Pek çok animede Japonya’nın bilinen hali dışında adlandırıldığı ve  şimdikinden farklı resmedildiğini görmüşüzdür. Mesela Code Geass’te istila altındaki Japonya’ya 11. bölge denmekteydi. No.6 da durum biraz farklı aslında bahsedilen ülke daha hayali, yani bir zamanlar Japonya olduğuna dair elimizde bir veri yok. Bahsedilen bölgeye No.6 deniyor, teknolojik anlamda oldukça gelişmiş olmasının yanında görsel anlamda da bazen “gerçek olamayacak” kadar güzel izlenimi veriyor. Distopya türüyle ilgili biri olarak bu animenin beni kendine çekmesine şaşmamam lazım aslında. [Bu arada distopya, kısaca “ütopyanın zıttı” olarak adlandırabileceğimiz edebiyat ve sinemada rastlanan bir türdür. Ütopya nasıl ideal bir evren çiziyorsa distopya tam zıttını resmeder. Tam bir felaket senaryosudur. Bu türdeki 1984 ve Fahrenheit 451 romanlarını başlangıç olarak türe merak besleyenlere tavsiye edebilirim.]

Bu animeyi distopya türüne dahil eden nedir peki? Hükümet çaktırmadan her yaptığınızı izliyor, bunun için kola takılan bir bileziği kullanıyor. Bu bilezik güya sizin kimliğiniz ancak aslında izlenmenizi sağladığından bir anlamda sizi No.6’ya bağlıyor. Bana animenin distopik olduğunu düşündürenlerden biri de No.6 yönetiminin sanata bakış açısı. No.6’dakiler kapsamlı bir eğitim almalarına rağmen bu eğitim ağırlıklı olarak bilimsel. Onları gerçek anlamda geliştirebilecek, ufuklarını açıp, düşünmeye itecek sanatın hayatlarında yeri yok. Kitap okumalarına ya da Picasso, Shakespeare gibi isimlerden haberdar olmalarına izin yok. Acaba bu No 6’ya has bir durum mu, diğer yerlerde durum nasıl? No.6 dışında zamanla No.5’ten de haberdar oluyoruz, burası “yurtdışı” olarak geçiyor, şartları No.6’ya göre nispeten rahat, burada sanat ile ilgilenmenizde bir sakınca yok görünüşe göre.

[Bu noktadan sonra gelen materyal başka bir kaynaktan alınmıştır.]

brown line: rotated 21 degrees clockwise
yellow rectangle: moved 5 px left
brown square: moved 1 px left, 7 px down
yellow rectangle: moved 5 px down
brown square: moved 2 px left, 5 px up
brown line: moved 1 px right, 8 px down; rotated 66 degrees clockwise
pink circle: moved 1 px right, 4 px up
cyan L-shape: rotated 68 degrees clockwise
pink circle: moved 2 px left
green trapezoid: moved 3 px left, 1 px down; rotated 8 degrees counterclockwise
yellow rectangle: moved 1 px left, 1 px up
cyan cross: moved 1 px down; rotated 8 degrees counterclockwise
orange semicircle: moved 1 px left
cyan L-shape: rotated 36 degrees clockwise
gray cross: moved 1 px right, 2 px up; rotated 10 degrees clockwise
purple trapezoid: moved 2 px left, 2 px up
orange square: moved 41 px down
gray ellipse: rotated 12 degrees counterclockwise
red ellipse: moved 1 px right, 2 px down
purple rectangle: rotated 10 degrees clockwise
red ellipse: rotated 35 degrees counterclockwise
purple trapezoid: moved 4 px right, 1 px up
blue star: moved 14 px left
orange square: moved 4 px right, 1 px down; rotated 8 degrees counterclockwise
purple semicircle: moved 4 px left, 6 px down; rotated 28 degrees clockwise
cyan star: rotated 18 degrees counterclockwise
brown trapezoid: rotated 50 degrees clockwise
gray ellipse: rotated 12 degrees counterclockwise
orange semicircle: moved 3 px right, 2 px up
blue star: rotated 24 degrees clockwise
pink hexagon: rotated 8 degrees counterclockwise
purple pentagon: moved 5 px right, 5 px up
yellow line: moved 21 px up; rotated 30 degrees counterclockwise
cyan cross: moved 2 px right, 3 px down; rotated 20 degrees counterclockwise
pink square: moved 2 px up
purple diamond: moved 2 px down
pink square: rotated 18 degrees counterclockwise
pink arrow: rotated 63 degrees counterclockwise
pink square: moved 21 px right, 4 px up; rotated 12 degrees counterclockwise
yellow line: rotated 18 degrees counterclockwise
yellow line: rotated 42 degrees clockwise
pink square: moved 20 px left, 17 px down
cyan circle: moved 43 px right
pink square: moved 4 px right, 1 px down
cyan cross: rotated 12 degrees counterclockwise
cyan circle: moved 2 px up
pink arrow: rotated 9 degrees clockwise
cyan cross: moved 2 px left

Bir de ortalıkta kol gezen şüpheli bir hastalık var, belki de asıl macerayı başlatan o oluyor biz izleyiciler için. Kara bir lekenin boyunda belirmesiyle başlayan rahatsızlık kısa zaman içinde kişiyi yaşlandırıp, ölmesine neden oluyor. Hastalıkla ilgili geri kalan detayları animede bulabilirsiniz ancak 7. bölüm itibariyle durum hala tam olarak aydınlanmış değil.

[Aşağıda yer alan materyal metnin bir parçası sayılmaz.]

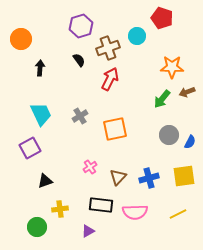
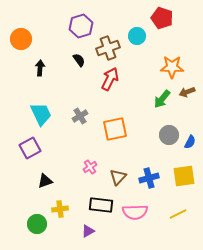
green circle: moved 3 px up
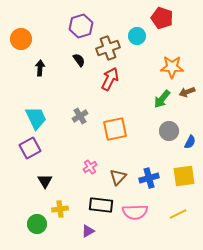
cyan trapezoid: moved 5 px left, 4 px down
gray circle: moved 4 px up
black triangle: rotated 42 degrees counterclockwise
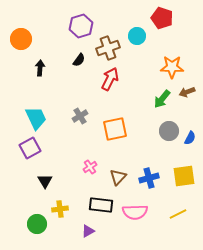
black semicircle: rotated 72 degrees clockwise
blue semicircle: moved 4 px up
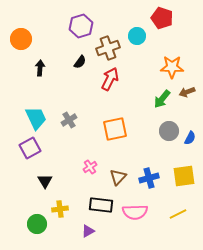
black semicircle: moved 1 px right, 2 px down
gray cross: moved 11 px left, 4 px down
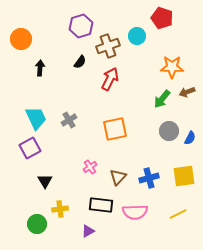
brown cross: moved 2 px up
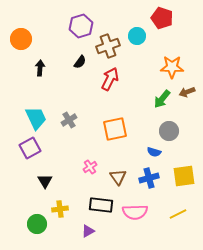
blue semicircle: moved 36 px left, 14 px down; rotated 80 degrees clockwise
brown triangle: rotated 18 degrees counterclockwise
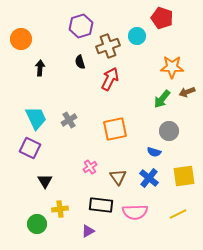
black semicircle: rotated 128 degrees clockwise
purple square: rotated 35 degrees counterclockwise
blue cross: rotated 36 degrees counterclockwise
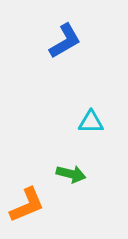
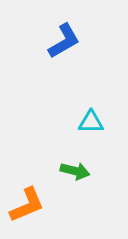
blue L-shape: moved 1 px left
green arrow: moved 4 px right, 3 px up
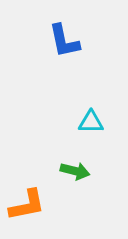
blue L-shape: rotated 108 degrees clockwise
orange L-shape: rotated 12 degrees clockwise
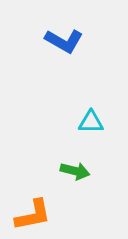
blue L-shape: rotated 48 degrees counterclockwise
orange L-shape: moved 6 px right, 10 px down
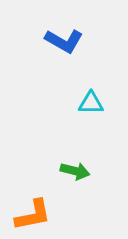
cyan triangle: moved 19 px up
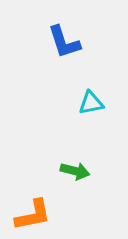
blue L-shape: moved 1 px down; rotated 42 degrees clockwise
cyan triangle: rotated 12 degrees counterclockwise
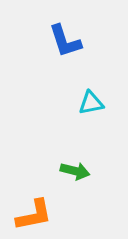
blue L-shape: moved 1 px right, 1 px up
orange L-shape: moved 1 px right
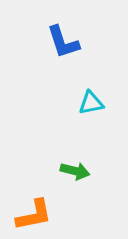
blue L-shape: moved 2 px left, 1 px down
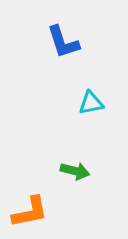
orange L-shape: moved 4 px left, 3 px up
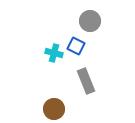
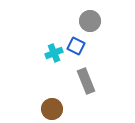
cyan cross: rotated 36 degrees counterclockwise
brown circle: moved 2 px left
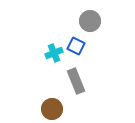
gray rectangle: moved 10 px left
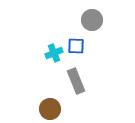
gray circle: moved 2 px right, 1 px up
blue square: rotated 24 degrees counterclockwise
brown circle: moved 2 px left
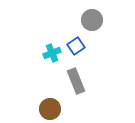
blue square: rotated 36 degrees counterclockwise
cyan cross: moved 2 px left
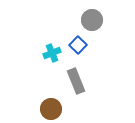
blue square: moved 2 px right, 1 px up; rotated 12 degrees counterclockwise
brown circle: moved 1 px right
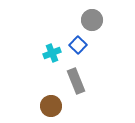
brown circle: moved 3 px up
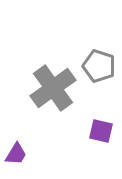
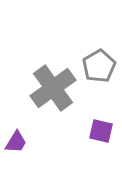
gray pentagon: rotated 24 degrees clockwise
purple trapezoid: moved 12 px up
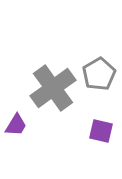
gray pentagon: moved 8 px down
purple trapezoid: moved 17 px up
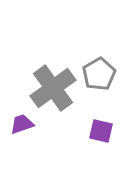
purple trapezoid: moved 6 px right, 1 px up; rotated 140 degrees counterclockwise
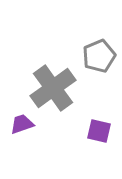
gray pentagon: moved 18 px up; rotated 8 degrees clockwise
purple square: moved 2 px left
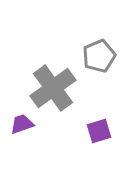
purple square: rotated 30 degrees counterclockwise
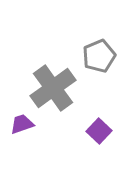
purple square: rotated 30 degrees counterclockwise
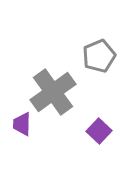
gray cross: moved 4 px down
purple trapezoid: rotated 70 degrees counterclockwise
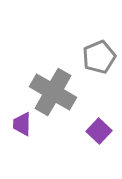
gray pentagon: moved 1 px down
gray cross: rotated 24 degrees counterclockwise
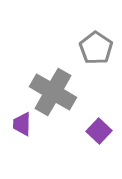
gray pentagon: moved 3 px left, 9 px up; rotated 16 degrees counterclockwise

No.6’dan bolca bahsettik, karakterlere gelelim. Sion No.6’da annesiyle yaşayan 12 yaşında zeki bir çocuk. Bu yüzden özel bir eğitim görüyor. Oldukça elit bir çevrede geçiyor hayatı. Bir gece balkonunda beliren Nezumi (Japonca’da anlamı sıçan-fare yani, bu yüzden çevirilerde çoğunlukla İngilizce’si olan “Rat” kelimesi geçiyor) Sion’un hayatını kökten değiştiriyor. Kendisiyle aynı yaşlarda olan bu çocuk fırtınalı havada kolu kanlar içinde Sion’un karşısında belirince, Sion’un yardım etmekten başka çaresi kalmıyor. Kısa zamanda çocuğun kaçak bir suçlu olduğunu öğreniyor. Peki böyle parlak bir öğrenci evinde bir suçluyu barındırırsa ne olur? Nezumi gibi 12 yaşında bir çocuk ne gibi bir suç işlemiş olabilir? No.6’da bir kimliği yoksa nerede yaşıyor olabilir? Bunları 4-5 yıl sonrasına gidince öğreniyoruz. Ben de gerisini anlatma işini animeye bırakıyorum.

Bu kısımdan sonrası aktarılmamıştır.